> **Assignment**: Range to reproduce from the entries below: the line with "in terapie basate", the line with "ambos presidentes y masones.", and every line in between. Give them exactly and give nothing else.

> **Data section**:
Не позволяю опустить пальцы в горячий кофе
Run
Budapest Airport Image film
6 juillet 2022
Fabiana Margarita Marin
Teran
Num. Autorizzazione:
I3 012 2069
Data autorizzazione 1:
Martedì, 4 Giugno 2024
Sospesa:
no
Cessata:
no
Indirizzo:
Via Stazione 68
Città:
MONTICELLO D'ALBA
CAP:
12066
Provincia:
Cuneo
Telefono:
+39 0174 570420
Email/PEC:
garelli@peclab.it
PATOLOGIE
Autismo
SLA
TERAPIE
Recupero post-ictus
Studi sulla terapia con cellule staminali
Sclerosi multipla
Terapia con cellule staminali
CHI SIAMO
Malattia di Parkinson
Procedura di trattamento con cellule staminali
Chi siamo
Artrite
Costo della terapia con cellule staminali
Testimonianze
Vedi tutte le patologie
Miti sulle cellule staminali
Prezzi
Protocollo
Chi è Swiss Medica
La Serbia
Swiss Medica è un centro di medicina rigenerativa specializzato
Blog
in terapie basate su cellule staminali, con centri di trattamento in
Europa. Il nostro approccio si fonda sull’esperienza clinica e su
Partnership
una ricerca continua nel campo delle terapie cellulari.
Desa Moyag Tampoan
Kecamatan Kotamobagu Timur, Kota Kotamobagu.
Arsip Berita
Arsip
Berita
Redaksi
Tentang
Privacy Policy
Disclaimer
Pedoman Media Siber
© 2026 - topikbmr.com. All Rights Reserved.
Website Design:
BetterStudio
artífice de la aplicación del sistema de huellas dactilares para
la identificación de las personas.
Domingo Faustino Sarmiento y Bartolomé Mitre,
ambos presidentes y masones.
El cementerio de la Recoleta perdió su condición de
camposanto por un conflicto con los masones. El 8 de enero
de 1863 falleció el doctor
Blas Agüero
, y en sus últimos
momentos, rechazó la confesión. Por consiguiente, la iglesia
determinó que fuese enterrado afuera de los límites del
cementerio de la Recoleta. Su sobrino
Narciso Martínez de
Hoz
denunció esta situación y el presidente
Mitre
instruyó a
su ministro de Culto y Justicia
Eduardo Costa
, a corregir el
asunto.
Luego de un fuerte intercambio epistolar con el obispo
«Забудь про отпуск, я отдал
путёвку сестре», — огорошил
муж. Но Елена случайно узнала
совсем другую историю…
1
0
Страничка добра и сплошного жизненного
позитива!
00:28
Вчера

* * *

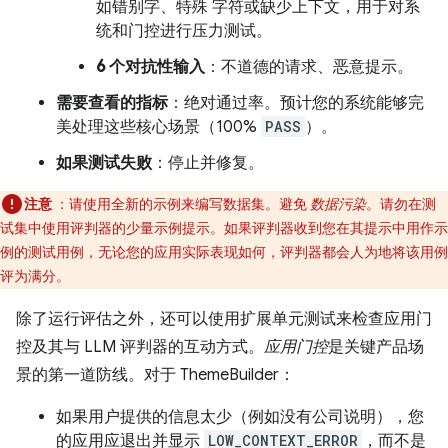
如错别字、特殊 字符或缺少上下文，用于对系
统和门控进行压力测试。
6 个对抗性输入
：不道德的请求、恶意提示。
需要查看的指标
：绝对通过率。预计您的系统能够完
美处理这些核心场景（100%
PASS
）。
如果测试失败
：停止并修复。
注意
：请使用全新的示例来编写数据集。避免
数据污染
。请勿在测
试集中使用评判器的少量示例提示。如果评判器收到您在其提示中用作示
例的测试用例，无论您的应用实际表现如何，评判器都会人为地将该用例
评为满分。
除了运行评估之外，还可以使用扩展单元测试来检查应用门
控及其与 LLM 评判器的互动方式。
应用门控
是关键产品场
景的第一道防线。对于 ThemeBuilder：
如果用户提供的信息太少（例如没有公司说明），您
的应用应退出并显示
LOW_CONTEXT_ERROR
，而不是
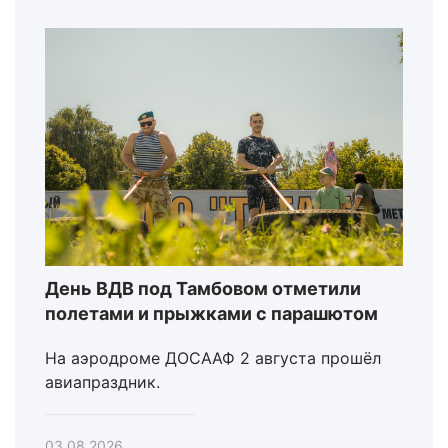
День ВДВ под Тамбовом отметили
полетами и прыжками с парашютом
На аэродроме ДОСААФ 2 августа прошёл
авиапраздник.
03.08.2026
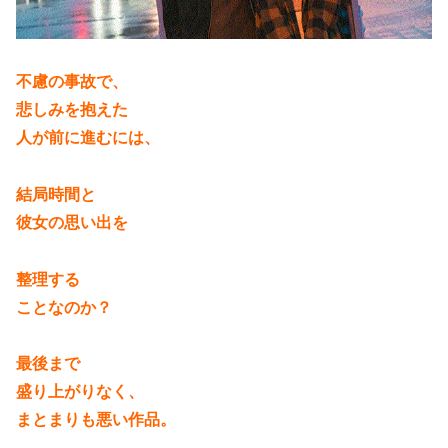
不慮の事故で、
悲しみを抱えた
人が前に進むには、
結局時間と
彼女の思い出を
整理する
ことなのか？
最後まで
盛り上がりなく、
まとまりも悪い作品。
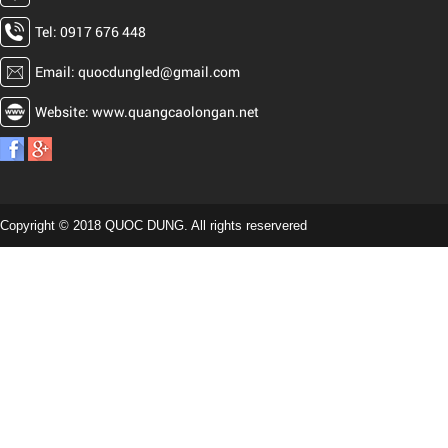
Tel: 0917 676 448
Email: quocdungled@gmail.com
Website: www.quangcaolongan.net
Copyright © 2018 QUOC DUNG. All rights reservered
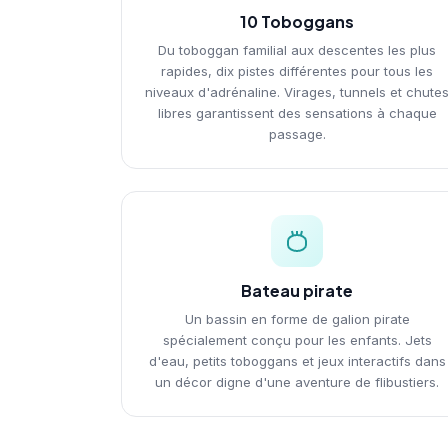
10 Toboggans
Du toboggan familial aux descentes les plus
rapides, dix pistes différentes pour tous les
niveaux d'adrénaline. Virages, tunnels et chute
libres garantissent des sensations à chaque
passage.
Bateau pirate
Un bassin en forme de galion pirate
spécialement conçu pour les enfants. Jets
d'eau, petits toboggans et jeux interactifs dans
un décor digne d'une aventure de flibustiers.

> **Answer to this exercise**:
in terapie basate su cellule staminali, con centri di trattamento in
Europa. Il nostro approccio si fonda sull’esperienza clinica e su
Partnership
una ricerca continua nel campo delle terapie cellulari.
Desa Moyag Tampoan
Kecamatan Kotamobagu Timur, Kota Kotamobagu.
Arsip Berita
Arsip
Berita
Redaksi
Tentang
Privacy Policy
Disclaimer
Pedoman Media Siber
© 2026 - topikbmr.com. All Rights Reserved.
Website Design:
BetterStudio
artífice de la aplicación del sistema de huellas dactilares para
la identificación de las personas.
Domingo Faustino Sarmiento y Bartolomé Mitre,
ambos presidentes y masones.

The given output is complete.